WORK ITEM -
From the line with "Viz on Web (837, 1287)" through the line with "2015 (320, 1251)", inclusive, return each line of the data below exactly and leave the rest out.

MATERIAL FOR THE TASK -
>>>>>

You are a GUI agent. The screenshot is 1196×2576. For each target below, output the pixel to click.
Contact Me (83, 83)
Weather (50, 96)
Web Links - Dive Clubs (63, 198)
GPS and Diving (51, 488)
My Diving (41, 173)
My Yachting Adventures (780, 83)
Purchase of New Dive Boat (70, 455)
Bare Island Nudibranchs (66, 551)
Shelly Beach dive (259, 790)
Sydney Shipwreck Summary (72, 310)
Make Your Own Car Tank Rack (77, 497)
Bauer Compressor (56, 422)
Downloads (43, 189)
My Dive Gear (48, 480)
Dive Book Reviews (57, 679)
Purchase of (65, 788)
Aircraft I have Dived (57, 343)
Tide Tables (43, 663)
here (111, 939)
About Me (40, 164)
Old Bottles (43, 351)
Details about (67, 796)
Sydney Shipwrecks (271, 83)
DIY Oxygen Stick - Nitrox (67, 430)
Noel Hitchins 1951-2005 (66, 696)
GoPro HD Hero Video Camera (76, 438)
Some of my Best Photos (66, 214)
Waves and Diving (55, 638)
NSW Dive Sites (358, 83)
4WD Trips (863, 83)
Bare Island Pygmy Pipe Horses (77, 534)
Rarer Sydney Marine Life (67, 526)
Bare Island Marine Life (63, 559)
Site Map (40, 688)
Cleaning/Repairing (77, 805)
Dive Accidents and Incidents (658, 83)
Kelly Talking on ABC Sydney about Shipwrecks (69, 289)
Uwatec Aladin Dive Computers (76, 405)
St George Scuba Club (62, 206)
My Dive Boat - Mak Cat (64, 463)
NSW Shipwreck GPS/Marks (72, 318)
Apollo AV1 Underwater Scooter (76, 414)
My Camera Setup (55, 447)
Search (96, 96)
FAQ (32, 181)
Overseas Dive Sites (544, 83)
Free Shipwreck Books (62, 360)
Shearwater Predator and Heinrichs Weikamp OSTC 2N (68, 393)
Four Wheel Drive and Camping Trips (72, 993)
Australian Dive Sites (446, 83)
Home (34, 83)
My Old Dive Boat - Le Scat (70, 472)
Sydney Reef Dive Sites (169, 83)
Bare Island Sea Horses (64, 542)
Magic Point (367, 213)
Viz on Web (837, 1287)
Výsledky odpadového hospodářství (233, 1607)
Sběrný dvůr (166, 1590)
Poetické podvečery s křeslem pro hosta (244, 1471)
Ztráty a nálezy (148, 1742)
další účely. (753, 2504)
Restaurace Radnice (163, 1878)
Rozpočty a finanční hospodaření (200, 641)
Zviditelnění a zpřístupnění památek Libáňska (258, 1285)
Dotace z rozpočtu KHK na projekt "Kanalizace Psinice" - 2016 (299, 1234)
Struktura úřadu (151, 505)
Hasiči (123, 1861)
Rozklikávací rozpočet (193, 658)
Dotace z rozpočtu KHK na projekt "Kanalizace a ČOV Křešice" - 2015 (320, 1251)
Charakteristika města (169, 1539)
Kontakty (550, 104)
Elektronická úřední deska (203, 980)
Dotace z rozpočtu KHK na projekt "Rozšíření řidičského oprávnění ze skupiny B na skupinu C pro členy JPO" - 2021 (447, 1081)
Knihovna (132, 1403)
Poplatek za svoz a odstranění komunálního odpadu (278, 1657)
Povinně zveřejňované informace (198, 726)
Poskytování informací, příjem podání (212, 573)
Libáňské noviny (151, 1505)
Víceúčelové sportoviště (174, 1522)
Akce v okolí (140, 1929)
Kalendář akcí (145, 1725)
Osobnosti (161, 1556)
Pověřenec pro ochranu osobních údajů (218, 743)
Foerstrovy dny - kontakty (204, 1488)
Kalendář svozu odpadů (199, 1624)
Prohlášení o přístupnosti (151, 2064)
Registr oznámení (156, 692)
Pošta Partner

<<<<<

YOUR SOLUTION -
Viz on Web (837, 1287)
Výsledky odpadového hospodářství (233, 1607)
Sběrný dvůr (166, 1590)
Poetické podvečery s křeslem pro hosta (244, 1471)
Ztráty a nálezy (148, 1742)
další účely. (753, 2504)
Restaurace Radnice (163, 1878)
Rozpočty a finanční hospodaření (200, 641)
Zviditelnění a zpřístupnění památek Libáňska (258, 1285)
Dotace z rozpočtu KHK na projekt "Kanalizace Psinice" - 2016 (299, 1234)
Struktura úřadu (151, 505)
Hasiči (123, 1861)
Rozklikávací rozpočet (193, 658)
Dotace z rozpočtu KHK na projekt "Kanalizace a ČOV Křešice" - 2015 (320, 1251)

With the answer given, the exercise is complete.